Lors du Grand Prix inaugural, à Melbourne, Räikkönen se qualifie en onzième position ; le lendemain, bien qu'en délicatesse avec son système de freinage, il se classe septième du Grand Prix. En Malaisie, il se qualifie à la sixième place quand son coéquipier est quatrième sur la grille de départ. En tout début de course, victime d'une touchette avec Kevin Magnussen qui crève son pneu arrière droit, il est relégué en fond de classement ; il remonte peu à peu au fil des tours et termine l'épreuve à la douzième place, à un tour du vainqueur.

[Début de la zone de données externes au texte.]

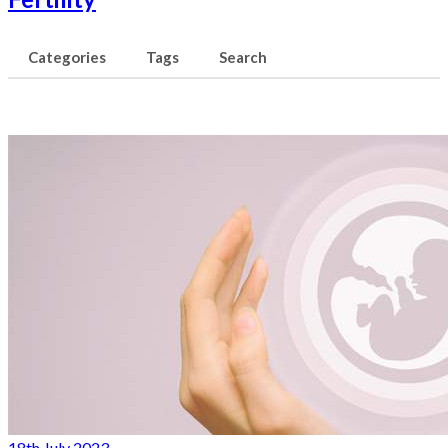
Categories
Tags
Search
18th July 2023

Une semaine plus tard lors du Grand Prix de Bahreïn, il bat pour la première fois de la saison son équipier Fernando Alonso en qualification ; il termine dixième de la course juste derrière Alonso.

Pour le retour en Europe, lors du Grand Prix d'Espagne, Räikkönen s'élance de la troisième ligne, aux côtés de Romain Grosjean et termine septième de l'épreuve, à un tour du vainqueur Lewis Hamilton. À Monaco, grâce à un bon départ, il se retrouve rapidement troisième mais est victime d'une crevaison après un contact avec Max Chilton qui le dédoublait sous régime de la voiture de sécurité ; hors des points, il réalise toutefois le meilleur tour en course en fin d'épreuve. Au Grand Prix de Grande-Bretagne, il enregistre son premier abandon de la saison après une violente sortie de piste dans le premier tour de course ; l'impact a été mesuré à 47 g. Après s'être difficilement extrait de sa monoplace, il est évacué vers le centre médical du circuit où les médecins ne l'autorisent pas à participer aux essais de Silverstone qui se tiennent deux jours plus tard à cause de ses contusions aux genoux et aux chevilles.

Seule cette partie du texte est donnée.